* Action item: An exact copy of the data is required. No picture may appear in it.

##### Given entries

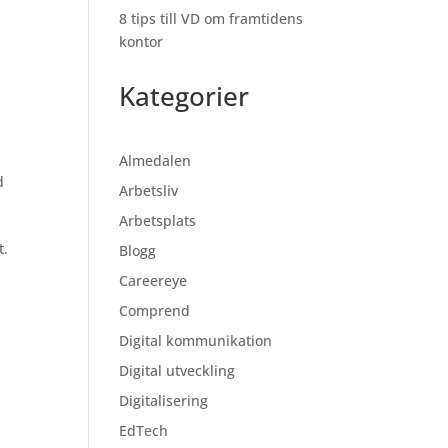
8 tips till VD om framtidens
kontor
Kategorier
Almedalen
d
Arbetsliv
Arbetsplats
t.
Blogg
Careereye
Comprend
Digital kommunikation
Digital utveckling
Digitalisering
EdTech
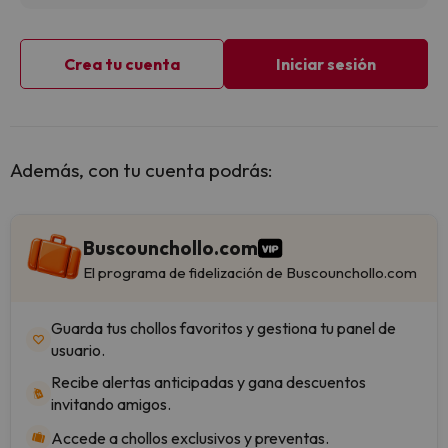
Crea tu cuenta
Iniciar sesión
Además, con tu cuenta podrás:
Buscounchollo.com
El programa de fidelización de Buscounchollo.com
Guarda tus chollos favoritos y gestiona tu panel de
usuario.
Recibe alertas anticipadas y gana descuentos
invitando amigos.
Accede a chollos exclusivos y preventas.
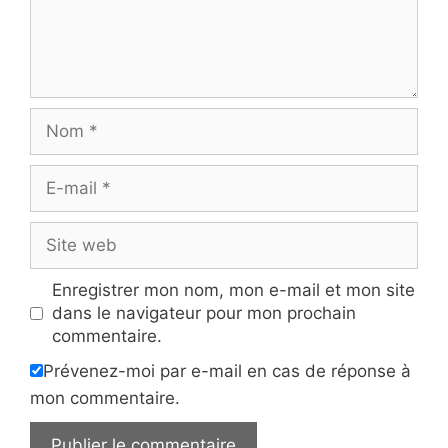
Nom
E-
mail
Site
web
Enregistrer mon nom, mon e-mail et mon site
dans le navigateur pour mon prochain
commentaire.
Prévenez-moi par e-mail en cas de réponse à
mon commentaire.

##########

* Written reply:
8 tips till VD om framtidens
kontor
Kategorier
Almedalen
d
Arbetsliv
Arbetsplats
t.
Blogg
Careereye
Comprend
Digital kommunikation
Digital utveckling
Digitalisering
EdTech
Crea tu cuenta
Iniciar sesión
Además, con tu cuenta podrás:
Buscounchollo.com
El programa de fidelización de Buscounchollo.com
Guarda tus chollos favoritos y gestiona tu panel de
usuario.
Recibe alertas anticipadas y gana descuentos
invitando amigos.
Accede a chollos exclusivos y preventas.
Nom
E-
mail
Site
web
Enregistrer mon nom, mon e-mail et mon site
dans le navigateur pour mon prochain
commentaire.
Prévenez-moi par e-mail en cas de réponse à
mon commentaire.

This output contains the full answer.